*** Opening of The records ***
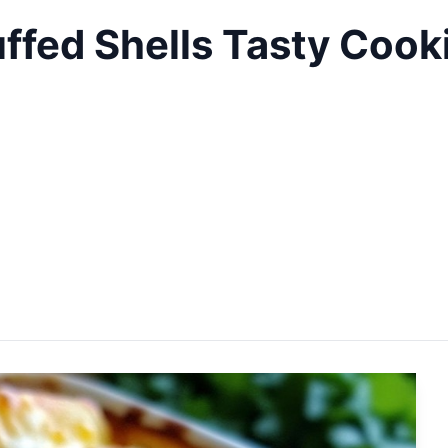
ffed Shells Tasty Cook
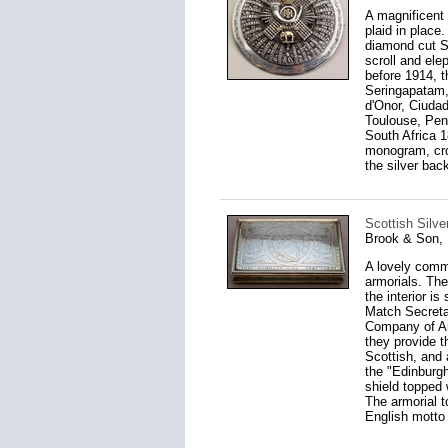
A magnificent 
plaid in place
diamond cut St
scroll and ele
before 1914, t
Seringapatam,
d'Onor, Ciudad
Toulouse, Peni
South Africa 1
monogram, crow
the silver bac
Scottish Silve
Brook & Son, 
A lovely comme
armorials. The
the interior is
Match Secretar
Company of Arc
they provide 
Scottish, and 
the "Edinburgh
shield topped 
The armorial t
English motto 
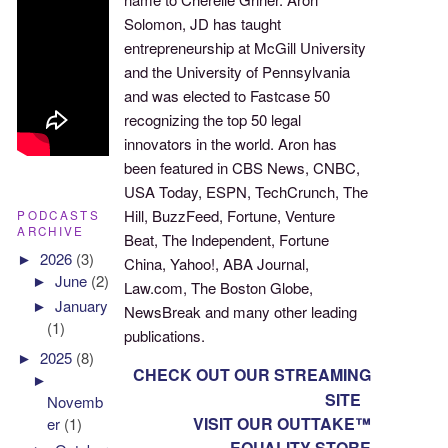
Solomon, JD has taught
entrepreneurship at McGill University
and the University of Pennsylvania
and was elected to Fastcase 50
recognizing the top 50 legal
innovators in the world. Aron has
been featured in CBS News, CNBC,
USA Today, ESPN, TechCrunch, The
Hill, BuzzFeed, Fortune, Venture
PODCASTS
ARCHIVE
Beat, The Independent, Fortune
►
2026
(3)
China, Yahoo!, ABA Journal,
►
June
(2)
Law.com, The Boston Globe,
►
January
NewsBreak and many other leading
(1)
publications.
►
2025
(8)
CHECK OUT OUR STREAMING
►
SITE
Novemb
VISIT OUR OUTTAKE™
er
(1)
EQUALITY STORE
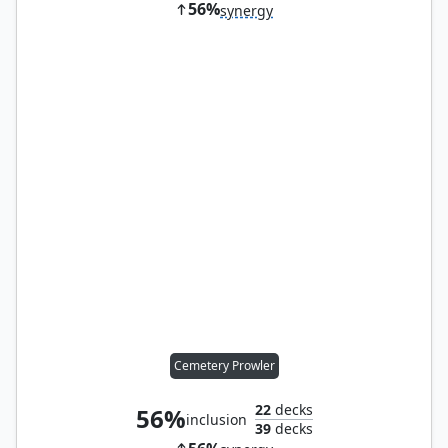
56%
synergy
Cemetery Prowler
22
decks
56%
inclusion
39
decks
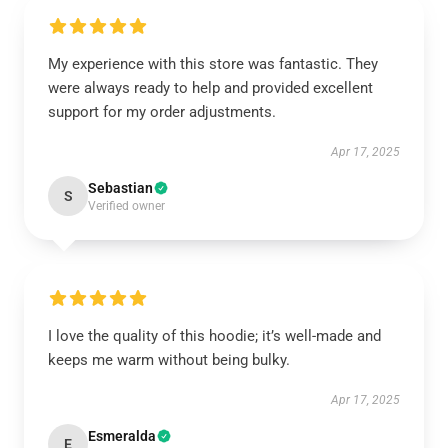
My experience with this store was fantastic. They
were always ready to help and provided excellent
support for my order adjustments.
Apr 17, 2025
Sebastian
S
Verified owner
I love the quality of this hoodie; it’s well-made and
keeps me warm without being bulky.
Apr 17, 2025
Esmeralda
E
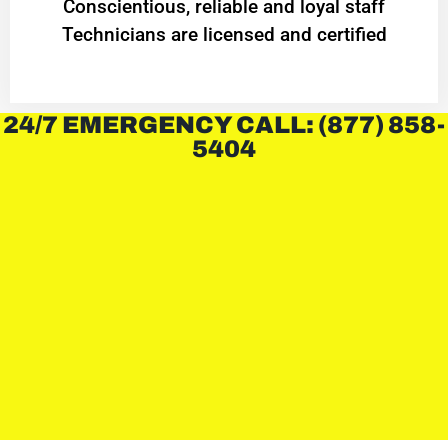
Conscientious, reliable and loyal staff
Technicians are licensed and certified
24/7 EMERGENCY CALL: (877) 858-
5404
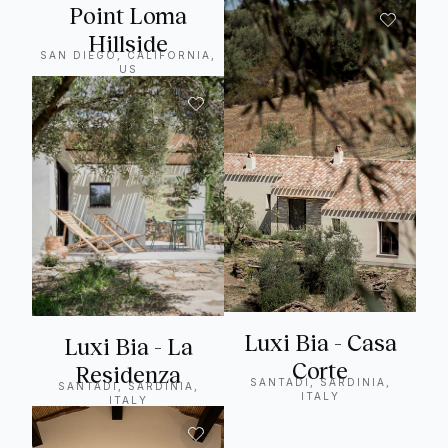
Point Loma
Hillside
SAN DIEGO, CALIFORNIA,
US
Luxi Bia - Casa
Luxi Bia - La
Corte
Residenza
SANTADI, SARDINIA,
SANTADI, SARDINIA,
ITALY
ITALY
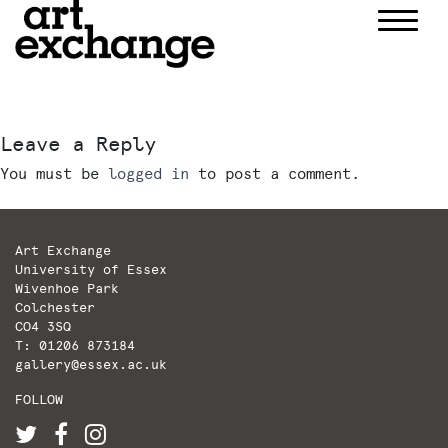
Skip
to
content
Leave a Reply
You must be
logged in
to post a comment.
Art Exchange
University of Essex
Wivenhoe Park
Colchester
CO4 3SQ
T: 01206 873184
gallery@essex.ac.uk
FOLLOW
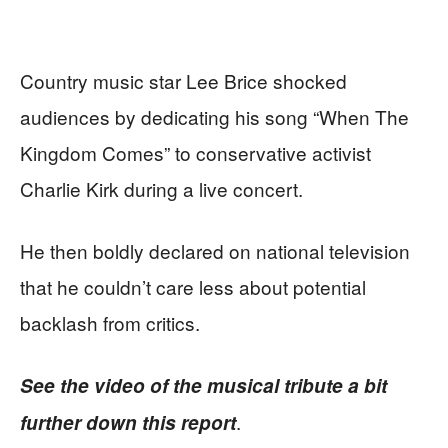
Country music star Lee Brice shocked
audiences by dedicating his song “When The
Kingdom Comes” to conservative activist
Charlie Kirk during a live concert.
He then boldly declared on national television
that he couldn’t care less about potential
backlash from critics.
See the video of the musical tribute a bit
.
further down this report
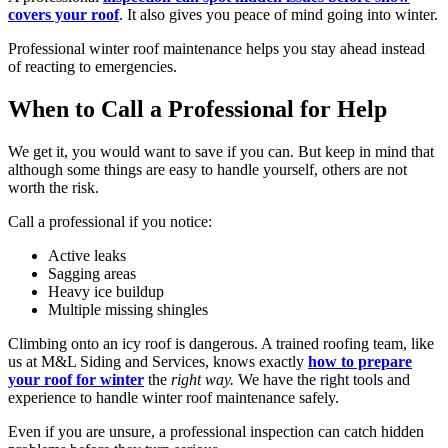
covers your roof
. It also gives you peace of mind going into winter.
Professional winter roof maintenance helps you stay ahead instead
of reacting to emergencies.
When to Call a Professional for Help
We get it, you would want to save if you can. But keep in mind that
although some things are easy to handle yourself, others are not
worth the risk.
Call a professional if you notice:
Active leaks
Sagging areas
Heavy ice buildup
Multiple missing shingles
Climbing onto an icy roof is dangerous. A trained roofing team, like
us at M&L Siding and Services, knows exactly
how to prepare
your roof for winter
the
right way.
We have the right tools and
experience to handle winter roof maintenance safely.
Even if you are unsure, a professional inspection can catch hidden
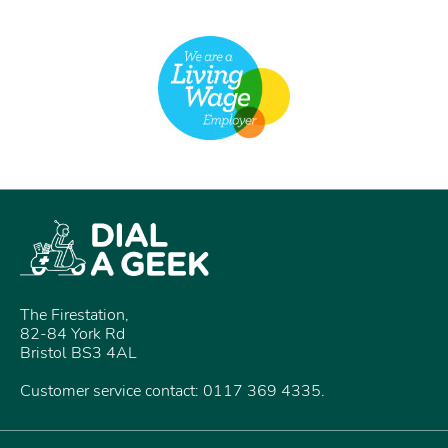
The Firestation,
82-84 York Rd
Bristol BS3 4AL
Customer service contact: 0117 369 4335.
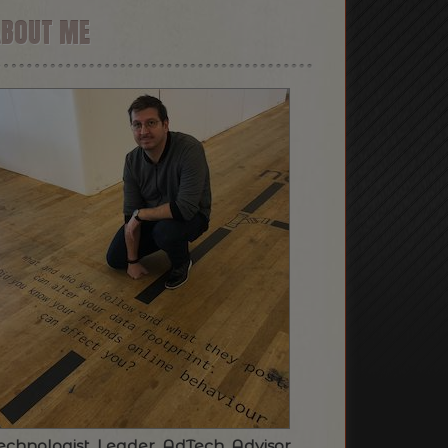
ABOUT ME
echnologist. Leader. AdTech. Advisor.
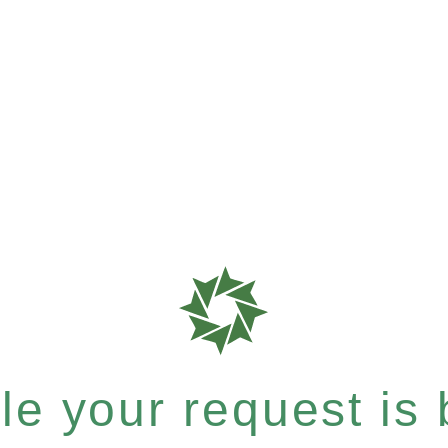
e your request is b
*** Close of The records ***
• _Exercise directions_
After locating the line with "Beat, The Independent, Fortune", transcribe it and the rest of the data above exactly as written, without any picture.

• _Exercise solution_
Beat, The Independent, Fortune
►
2026
(3)
China, Yahoo!, ABA Journal,
►
June
(2)
Law.com, The Boston Globe,
►
January
NewsBreak and many other leading
(1)
publications.
►
2025
(8)
CHECK OUT OUR STREAMING
►
SITE
Novemb
VISIT OUR OUTTAKE™
er
(1)
EQUALITY STORE
56%
synergy
Cemetery Prowler
22
decks
56%
inclusion
39
decks
My experience with this store was fantastic. They
were always ready to help and provided excellent
support for my order adjustments.
Apr 17, 2025
Sebastian
S
Verified owner
I love the quality of this hoodie; it’s well-made and
keeps me warm without being bulky.
Apr 17, 2025
Esmeralda
E
Conscientious, reliable and loyal staff
Technicians are licensed and certified
24/7 EMERGENCY CALL: (877) 858-
5404
Point Loma
Hillside
SAN DIEGO, CALIFORNIA,
US
Luxi Bia - Casa
Luxi Bia - La
Corte
Residenza
SANTADI, SARDINIA,
SANTADI, SARDINIA,
ITALY
ITALY
Skip
to
content
Leave a Reply
You must be
logged in
to post a comment.
Art Exchange
University of Essex
Wivenhoe Park
Colchester
CO4 3SQ
T: 01206 873184
gallery@essex.ac.uk
FOLLOW
Country music star Lee Brice shocked
audiences by dedicating his song “When The
Kingdom Comes” to conservative activist
Charlie Kirk during a live concert.
He then boldly declared on national television
that he couldn’t care less about potential
backlash from critics.
See the video of the musical tribute a bit
.
further down this report
covers your roof
. It also gives you peace of mind going into winter.
Professional winter roof maintenance helps you stay ahead instead
of reacting to emergencies.
When to Call a Professional for Help
We get it, you would want to save if you can. But keep in mind that
although some things are easy to handle yourself, others are not
worth the risk.
Call a professional if you notice:
Active leaks
Sagging areas
Heavy ice buildup
Multiple missing shingles
Climbing onto an icy roof is dangerous. A trained roofing team, like
us at M&L Siding and Services, knows exactly
how to prepare
your roof for winter
the
right way.
We have the right tools and
experience to handle winter roof maintenance safely.
Even if you are unsure, a professional inspection can catch hidden
The Firestation,
82-84 York Rd
Bristol BS3 4AL
Customer service contact: 0117 369 4335.
ABOUT ME
echnologist. Leader. AdTech. Advisor.
e your request is b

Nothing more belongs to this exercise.